Some of the effects bullying victims may experience:
In the short term:
- Anxious avoidance of settings in which bullying may occur.
- Greater incidence of illness
- Lower grades than non-bullied peers
- Suicidal thoughts and feelings (In one British retrospective bullying experiences survey I came across (of unknown scientific value), 20% of the sample attempted suicide secondary to having been bullied, whereas only 3% of participants who were not bullied attempted suicide).
In the long term:
- Reduced occupational opportunities
- Lingering feelings of anger and bitterness, desire for revenge.
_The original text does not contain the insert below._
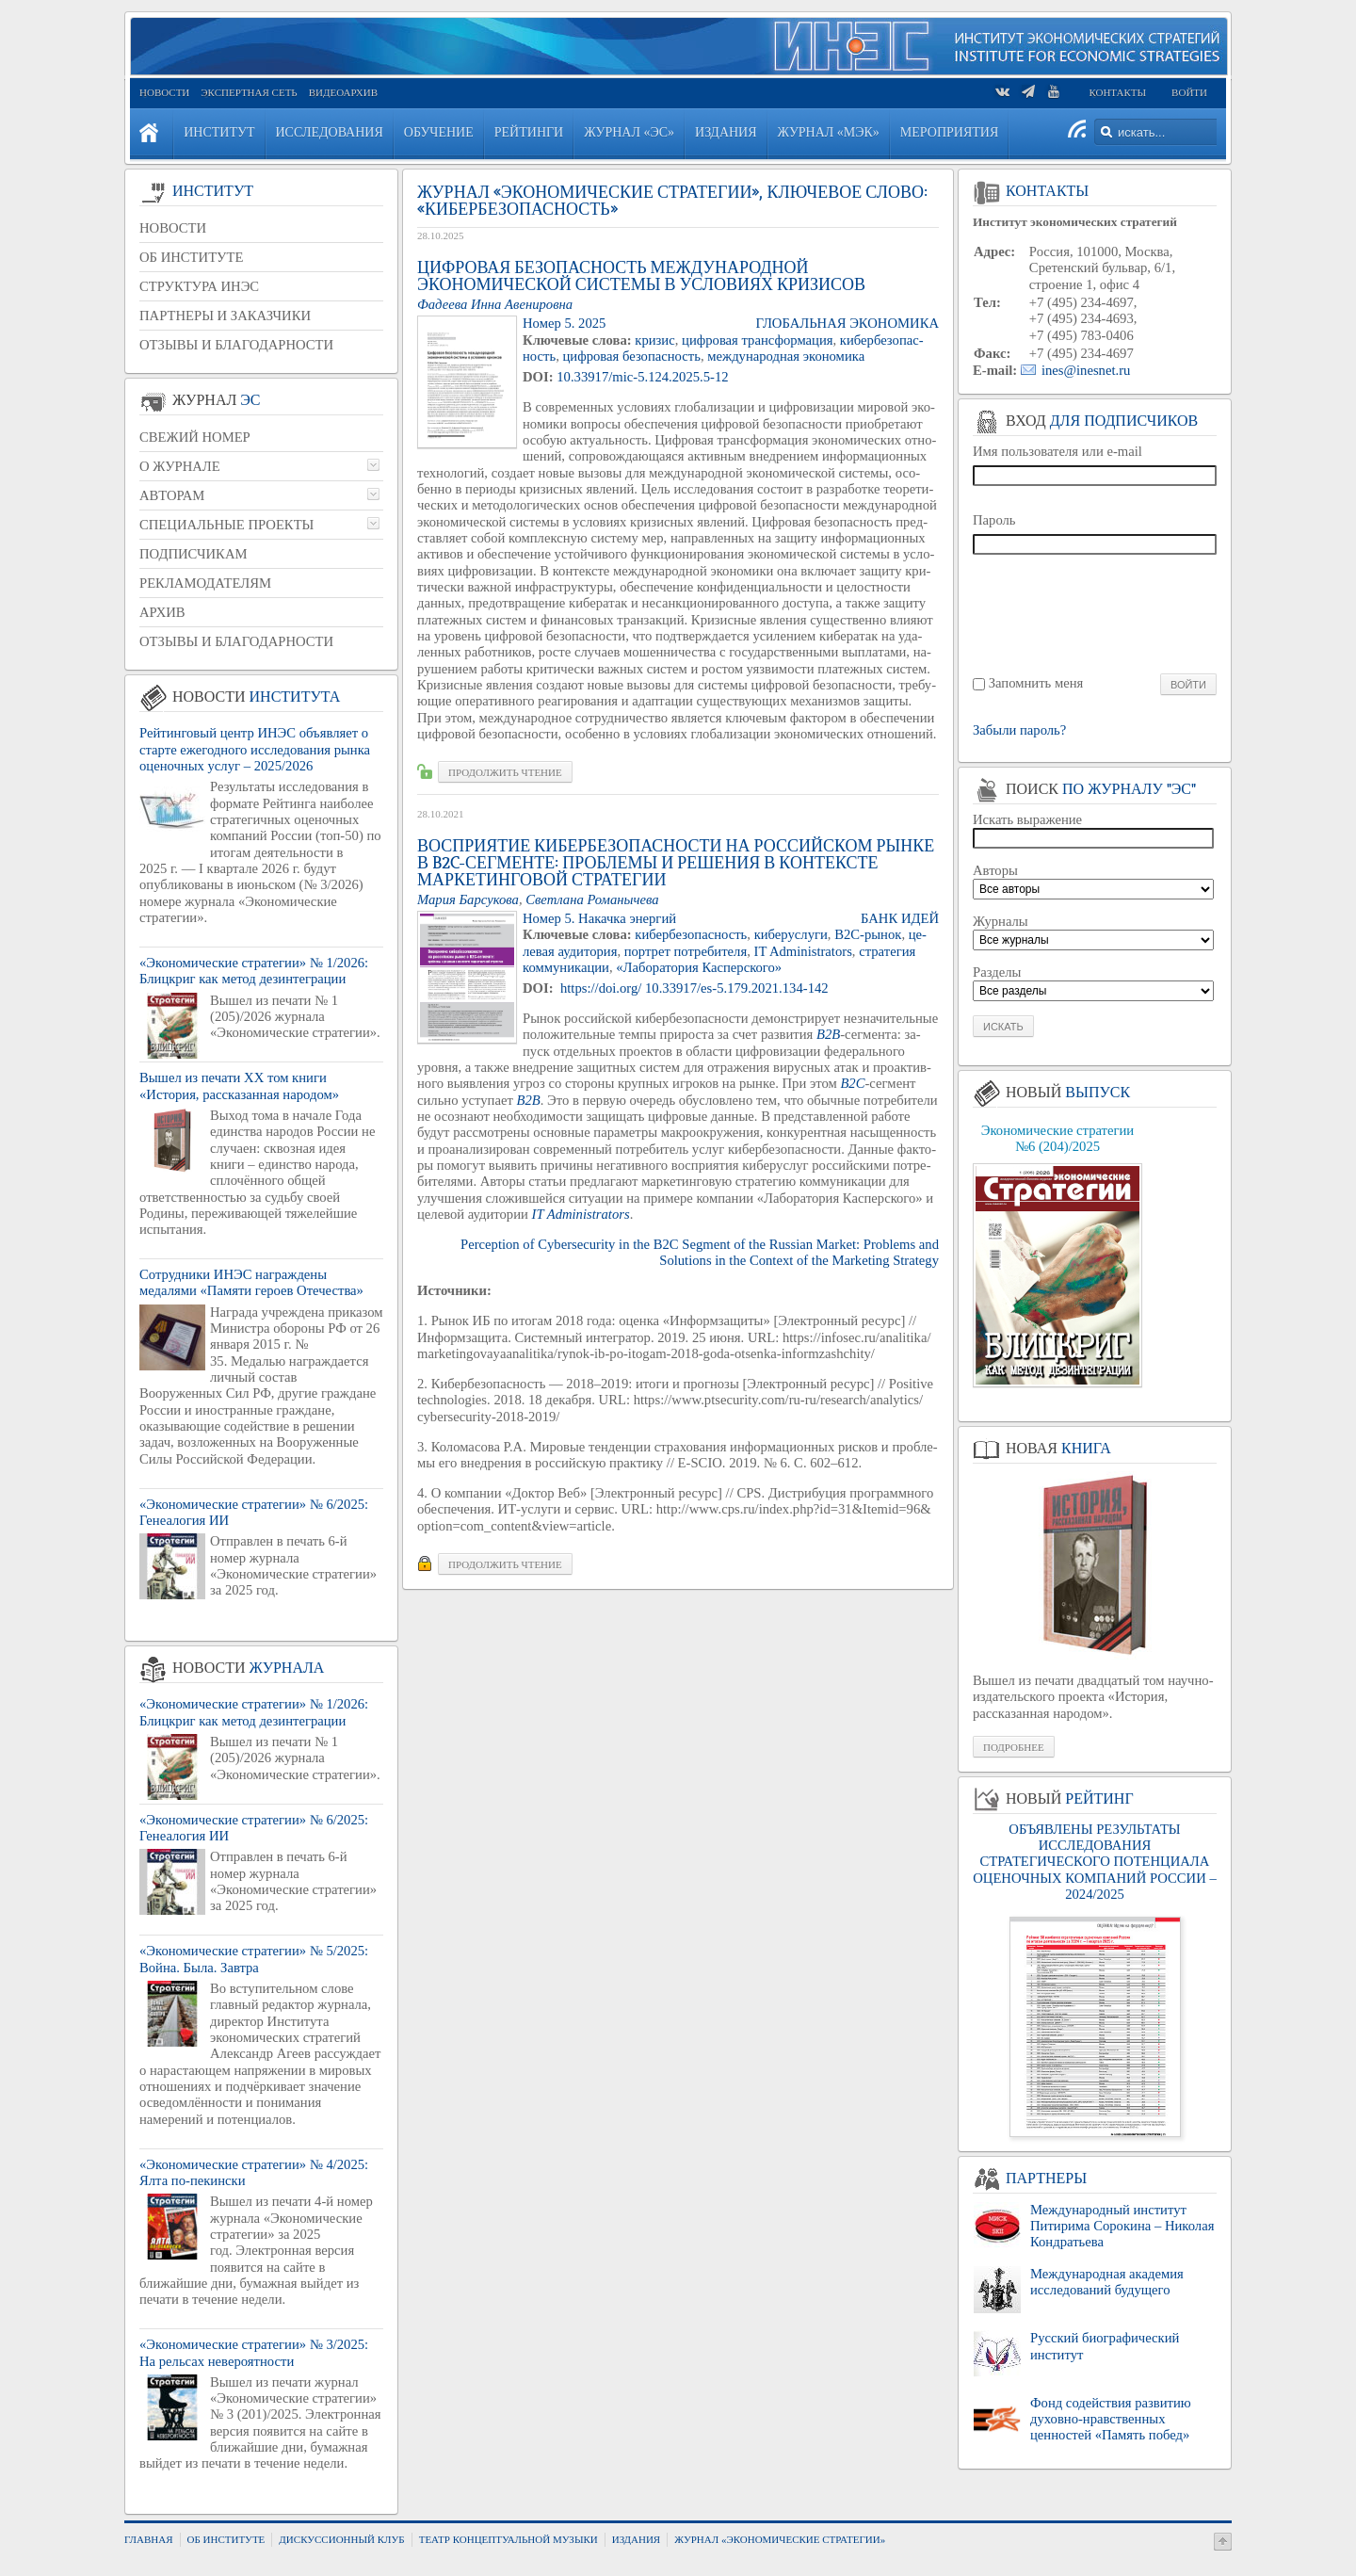  I want to click on Восприятие кибербезопасности на российском рынке в B2C-сегменте: проблемы и решения в контексте маркетинговой стратегии, so click(675, 862).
- Difficulty trusting people
- Interpersonal difficulties, including fear and avoidance of new social situations
- Increased tendency to be a loner
- Perception of self as easy to victimize, overly sensitive, and thin-skinned
- Self-esteem problems (don’t think well of self)
- Increased incidence of continued bullying and victimization
There are other factors that Dr. Dombeck also points to as factors of the long term issues from bullying. Only a portion is printed here and you can click the above link to read the entire article. Most important next is that Dr. Dombeck goes on to discuss how to undo the damage done due to the long term bullying. This is the most important factor as Dr. Dombeck and I both agree that there is no cure to stop the human nature of bullying. We must try to prevent it and then help undo the damage done to the victims. He goes on to discuss this:
Undoing the Damage
If the primary damage that bullying causes is damage to identity and self-esteem, then taking steps to repair identity and self-esteem are in order for people looking to heal from past bullying experiences. What needs to heal, in most cases, is not the physical body, but rather, identity and self-concept. Bullied people need to learn how to feel safe again in the world (or safe enough). They need to learn that they are acceptable people who have something to offer other people. They need to feel in more control over their moods and urges…
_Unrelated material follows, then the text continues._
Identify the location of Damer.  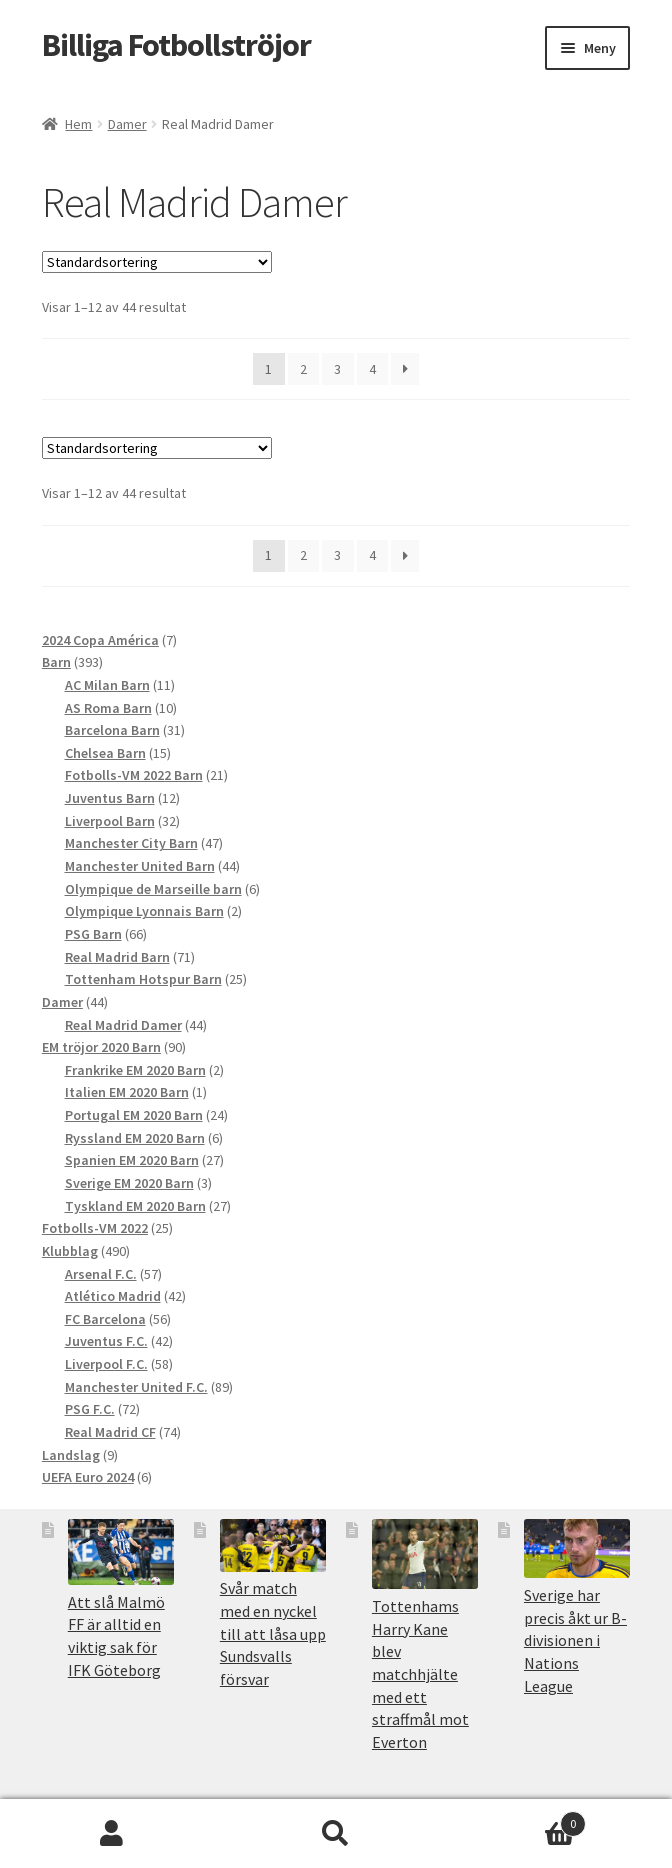
(127, 124).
People who have been bullied have been fundamentally dis-empowered. Their feelings of personal safety have been violated and their belief in their own competency and adequacy has been brought into question. Such people may exist in a state of perpetual avoidance and paralysis. In order to feel good about themselves, they will need to break through that paralysis and engage in something that helps them feel like they are gaining in power. Not power over others, but power over themselves. No other people can do this for them. Each paralyzed person has to decide to empower themselves.
There are a million avenues one can go in to fulfill an empowerment goal, the one that is right for any given person being a function of that person’s talents and opportunities. Anger can be productively funneled into a competitive endeavor (such as education, business, sports, gaming or some other means of becoming excellent) or a creative expression. Fears can be faced down and courage can be found. I, as author of this essay, cannot offer specifics on how this can be accomplished as the right path for each person will be individual, but I can say that it is more or less as simple as picking out a goal you desire to accomplish (which will assert yourself) and then deciding to make it happen. As with any self-improvement goal, it is good to start small, and to dissect larger goals into their smallest possible elements, so that each step you take on the way to a big goal is manageable.
Again, read the entire article found by clicking here to read all of the solutions Dr. Dombeck proposes. We both agree though that professional help needs to be sought to help the victims regain their ability to get past the abuse. Much like any abuse, the long term effects need to be addressed and the victim empowered to regain their life back. It should not be ignored and preventing the bullying abuse is only one part of the overall solution.